Aim of the task:
Scan each line of the records for the word "site" and extract the ones that have it.

Dataset records:
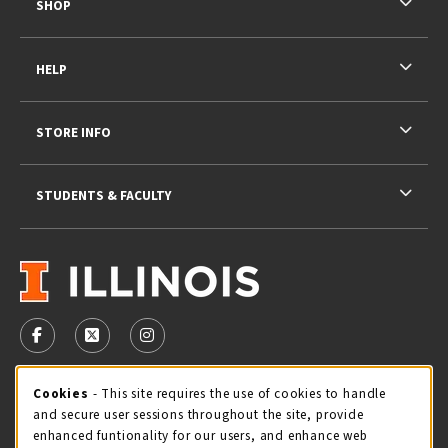
SHOP
HELP
STORE INFO
STUDENTS & FACULTY
VISIT US ON SOCIAL MEDIA
FOLLOW US ON FACEBOOK (OPENS IN A NEW TAB)
FOLLOW US ON X - FORMERLY TWITTER (OPENS 
FOLLOW US ON INSTAGRAM (OPENS IN A
STORE HOURS
Cookie Usage Notification
Cookies
- This site requires the use of cookies to handle
and secure user sessions throughout the site, provide
Wednesday 9:00AM - 5:00PM
CLOSED
enhanced funtionality for our users, and enhance web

Expected answer:
- This site requires the use of cookies to handle
and secure user sessions throughout the site, provide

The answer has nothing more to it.